Софи затем уехала с Баклановым за границу, потом охладела к нему, выписала к себе из Петербурга Петцолова, но потом охладела и к этому и наконец стала жить с каким-то англичанином-крезом. Тогда, раздосадованный этим, Бакланов выписал свою законную жену к себе в Париж и, попутешествовав с нею за границей, возвратился на родину. — К этому вот существенному содержанию романа и прибавлен в конце третьего тома хвост, вовсе не идущий к нему и изображающий новейшие события с участием юношей.

На этом следовало бы и покончить с романом г. Писемского, но мы видим в нем выражение целого типа современных романов известного рода. Обыкновенно поэты творят бескорыстно, без определенных целей, как птица, которая поет единственно потому, что не может не петь, что этого требует ее натура; поэты же, не признающие искусства для искусства и порабощающие его разным целям, творят или для услаждения, или для поучения других, из жалости к заблуждающимся и порочным людям, чтобы показать им весь ужас их положения и тем помочь им выбраться на путь истины и добродетели и дать предостережение другим. Современные же поэты-романисты, к типу которых принадлежит г. Писемский, творят единственно, кажется, потому, что они по натуре своей забияки и до страсти любят драться; это видно из того, что, принимаясь за созидание своих романов, они прежде всего воображают себе своих врагов и всех вообще, кто им почему бы то ни было не нравится, и затем все их усилия направлены на то, чтобы непременно избить своих врагов, и, главное, избить как можно сильнее и больнее; в каждом поэтическом порыве такого романиста вот так и слышится потуга, которую можно выразить словами: ах, как бы мне его, черта, треснуть покрепче, да угодить по самому чувствительному месту. В этом смысле одна безвременно погибшая газета10 удачно сострила насчет г. Тургенева, сказавши, что своим романом он, подобно Ироду, хотел избить детей. И действительно, все подобные романы суть не что иное, как драки и побоища, хотя, разумеется, романисты показывают вид, что они творят бескорыстно, изображают то, что видят вокруг себя, что если их и не признают современники, то зато оценят потомки; ведь вот же Шекспира, думают про себя те из них, которые что-нибудь знают про него, долго не понимали, а наконец-таки, хоть спустя долгое время, а все же поняли и оценили; мы, поэты, работаем для истории. Вот, например, что говорит г. Писемский в конце "Взбаламученного моря":

"Рассказ наш, на сколько было в нем задачи, кончен. За откровенность нашу, мы наперед знаем, тысячи обвинений падут на нашу голову.
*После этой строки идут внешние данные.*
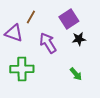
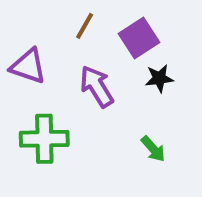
brown line: (31, 17) -> (85, 26), moved

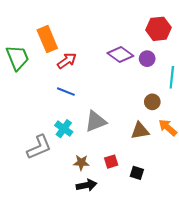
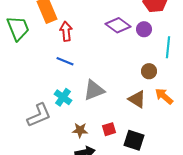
red arrow: (67, 61) -> (66, 31), turned -60
brown triangle: (140, 131) -> (137, 99), turned 42
black square: (137, 173) -> (134, 140), size x1.5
Но из всех их мы принимаем только одно: пусть нас уличат, что мы наклеветали на действительность!.. Не мы виноваты, что в быту нашем много грубого и чувственного; что так называемая образованная толпа привыкла говорить фразы; привыкла или ничего не делать, или делать вздор; что, не ценя и не прислушиваясь к нашей главной народной силе: здравому смыслу, она кидается на первый фосфорический свет, где бы и откуда ни мелькнул он, и детски верит, что в нем вся сила и спасение! В начале нашего труда, при раздавшемся около нас, со всех сторон, говоре, шуме, треске, ясное предчувствие говорило нам, что это не буря, а только рябь и пузыри, отчасти надутые извне, а отчасти появившиеся от поднявшейся снизу разной дряни. События как нельзя лучше оправдали наши ожидания. Напрасно враги наши, печатные и непечатные, силятся низвести наше повествование на степень бесцельного сборника разных пошлостей. Мы очень хорошо знаем, что они сердятся на нас за то, что мы раскрываем их болячки и бьем (вот) их по чувствительному месту, между тем как их собственная совесть говорит за нас и тысячекратно повторяет им, что мы правы и правы! Труд наш мы предпринимали не для образования ума и сердца шестнадцатилетних (отчего же не сорокалетних?) читательниц и не для услады задорного самолюбия разных слабоголовых юношей (отчего же не крепкоголовых старцев? Слушайте, критики-отцы, и смотрите, кого обличает автор, а вовсе не вас); им лучше даже не читать нас; мы имели совершенно иную, чтобы не сказать высшую, цель и желаем гораздо большего: пусть будущий историк (вот), со вниманием и доверием, прочтет наше сказание (точно старец Пимен в "Годунове", оканчивающий свою летопись последним "сказаньем" и возносящийся мыслью к будущим историкам); мы представляем ему верную, хотя и не полную картину нравов нашего времени, и если в ней не отразилась вся Россия, то зато тщательно собрана вся ее ложь" ("Взбаламученное море", т. III, стр. 287 — 289).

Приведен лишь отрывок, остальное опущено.